● **TASK TO COMPLETE**
When you reach the line containing "Diretor do NTE-25" in the entries below, begin reproducing lines exactly, and stop once the line containing "Presidente da Associação" is done.

● **GIVEN RECORDS**
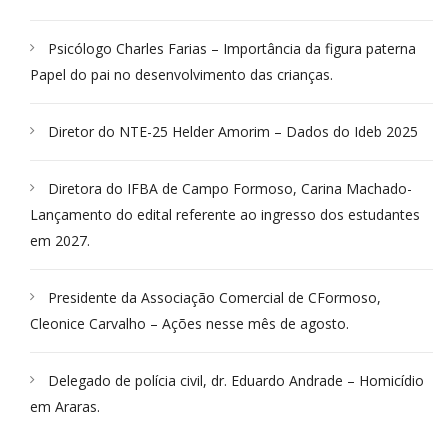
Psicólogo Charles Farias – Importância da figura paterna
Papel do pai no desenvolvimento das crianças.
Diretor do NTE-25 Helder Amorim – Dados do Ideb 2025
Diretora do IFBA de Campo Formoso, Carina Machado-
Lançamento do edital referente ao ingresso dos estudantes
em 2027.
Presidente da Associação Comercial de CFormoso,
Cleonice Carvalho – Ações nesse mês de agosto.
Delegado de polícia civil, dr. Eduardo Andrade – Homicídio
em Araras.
...
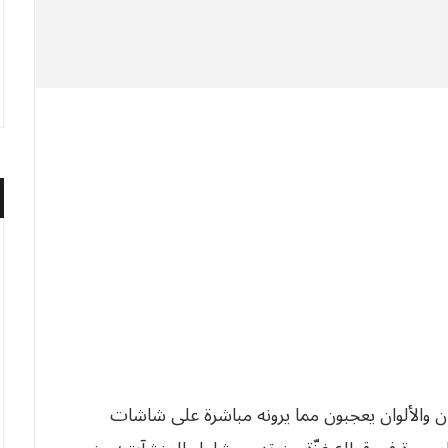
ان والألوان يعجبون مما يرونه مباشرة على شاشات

● **RESULT FOR THIS EXERCISE**
Diretor do NTE-25 Helder Amorim – Dados do Ideb 2025
Diretora do IFBA de Campo Formoso, Carina Machado-
Lançamento do edital referente ao ingresso dos estudantes
em 2027.
Presidente da Associação Comercial de CFormoso,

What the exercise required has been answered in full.